« Chinese Deals » transforme l’ordinaire du Queens en cinéma sonore : Crock Taylor et Marc Andre y rappellent que le hip-hop reste avant tout un art de regard — observer la ville, puis la traduire en rythme et en lucidité.
Une ville ne se raconte jamais frontalement. Elle apparaît par fragments : l’odeur d’un restaurant ouvert tard, le bruit d’un métro qui passe sous les pieds, un dialogue volé au coin d’une rue. « Chinese Deals » fonctionne exactement de cette manière. Le morceau ne s’impose pas comme un manifeste sonore, il se déploie plutôt comme une scène nocturne que l’on surprend par hasard.
L’écoute donne d’abord l’impression d’entrer dans une pièce déjà habitée.
La production repose sur un minimalisme presque cinématographique. Une boucle légèrement poussiéreuse tourne comme un vieux sample récupéré sur un disque oublié. Le grain lo-fi apporte cette texture imparfaite qui rappelle immédiatement certaines traditions du rap new-yorkais : ces beats qui semblent provenir d’un autre temps, mais qui continuent de respirer.
La basse reste discrète mais constante, comme une pulsation cardiaque sous la surface. Les drums frappent avec retenue. Rien n’est surchargé. L’espace sonore laisse volontairement de la place aux voix.
Et c’est là que la personnalité du morceau se révèle vraiment.
Crock Taylor rappe avec une sobriété presque littéraire. Son flow n’est jamais pressé. Il avance comme quelqu’un qui marche dans son quartier en prenant le temps de regarder autour de lui.
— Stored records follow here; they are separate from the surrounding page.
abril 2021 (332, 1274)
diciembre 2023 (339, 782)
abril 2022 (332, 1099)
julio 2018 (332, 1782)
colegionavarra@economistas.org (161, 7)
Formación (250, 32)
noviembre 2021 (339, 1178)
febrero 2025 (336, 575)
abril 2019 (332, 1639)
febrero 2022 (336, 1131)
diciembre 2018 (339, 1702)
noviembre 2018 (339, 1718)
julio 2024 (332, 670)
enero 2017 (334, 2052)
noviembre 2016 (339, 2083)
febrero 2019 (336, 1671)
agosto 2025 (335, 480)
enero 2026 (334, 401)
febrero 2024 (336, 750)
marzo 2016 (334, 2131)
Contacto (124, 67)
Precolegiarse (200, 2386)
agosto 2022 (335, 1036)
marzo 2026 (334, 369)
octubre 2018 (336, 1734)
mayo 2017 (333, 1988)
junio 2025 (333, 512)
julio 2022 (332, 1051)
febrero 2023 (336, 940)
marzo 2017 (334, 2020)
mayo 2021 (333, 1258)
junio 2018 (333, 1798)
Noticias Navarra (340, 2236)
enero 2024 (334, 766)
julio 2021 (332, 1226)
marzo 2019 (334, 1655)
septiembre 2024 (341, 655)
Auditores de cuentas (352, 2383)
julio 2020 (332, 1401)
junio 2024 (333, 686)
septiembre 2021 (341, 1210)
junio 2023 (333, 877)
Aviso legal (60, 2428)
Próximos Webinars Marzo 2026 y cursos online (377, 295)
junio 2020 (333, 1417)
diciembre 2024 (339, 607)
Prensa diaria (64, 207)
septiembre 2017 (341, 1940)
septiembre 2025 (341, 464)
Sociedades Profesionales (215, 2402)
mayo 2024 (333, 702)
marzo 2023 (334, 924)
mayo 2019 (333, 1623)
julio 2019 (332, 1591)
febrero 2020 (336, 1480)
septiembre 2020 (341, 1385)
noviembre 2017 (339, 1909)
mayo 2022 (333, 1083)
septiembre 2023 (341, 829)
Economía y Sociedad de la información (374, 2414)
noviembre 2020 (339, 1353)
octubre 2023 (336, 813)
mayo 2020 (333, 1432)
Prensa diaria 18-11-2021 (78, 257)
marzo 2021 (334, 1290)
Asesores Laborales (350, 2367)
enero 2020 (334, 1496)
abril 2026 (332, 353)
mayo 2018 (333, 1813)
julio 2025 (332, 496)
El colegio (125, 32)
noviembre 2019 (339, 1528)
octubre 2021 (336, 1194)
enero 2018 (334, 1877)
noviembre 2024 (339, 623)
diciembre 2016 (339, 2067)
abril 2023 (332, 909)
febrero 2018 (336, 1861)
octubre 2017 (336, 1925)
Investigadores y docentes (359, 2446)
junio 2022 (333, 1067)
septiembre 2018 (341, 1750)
Chaque ligne semble être le résultat d’une observation patiente plutôt qu’une démonstration technique.
Cette approche donne au morceau une dimension presque documentaire.
On ressent derrière sa manière de poser les mots une filiation claire avec l’école new-yorkaise classique. Le Queens n’est pas seulement un décor : c’est une présence. Une mémoire sonore qui traverse le morceau sans avoir besoin d’être explicitée.
Marc Andre arrive comme une variation dans cette narration. Son intervention crée une nouvelle énergie, légèrement différente, mais toujours en harmonie avec l’atmosphère générale. Le duo fonctionne sans compétition apparente. Les voix se relaient comme deux regards différents posés sur le même paysage urbain.
Le titre lui-même, « Chinese Deals », agit presque comme une vignette cinématographique. On imagine une rue animée, un restaurant éclairé au néon, une conversation tardive autour d’un comptoir. Ces détails minuscules deviennent la matière première du morceau.
Ce qui rend la proposition particulièrement intéressante, c’est cette capacité à refuser le spectaculaire. Là où une grande partie du rap contemporain cherche à produire de l’impact immédiat, Crock Taylor et Marc Andre privilégient l’atmosphère.
Le morceau s’installe lentement.
Il prend son temps.
Et au fil des minutes, une évidence apparaît : ce type de rap repose moins sur la puissance que sur la présence. Une manière de capter l’âme d’un endroit précis, puis de la transformer en musique.
« Chinese Deals » ne cherche pas à être une déclaration flamboyante.
C’est plutôt une scène de vie.
Un instant urbain capturé sur bande.
Et dans ce genre de rap discret mais profondément ancré dans son territoire, le hip-hop retrouve parfois son geste le plus essentiel : raconter la ville telle qu’elle est vraiment.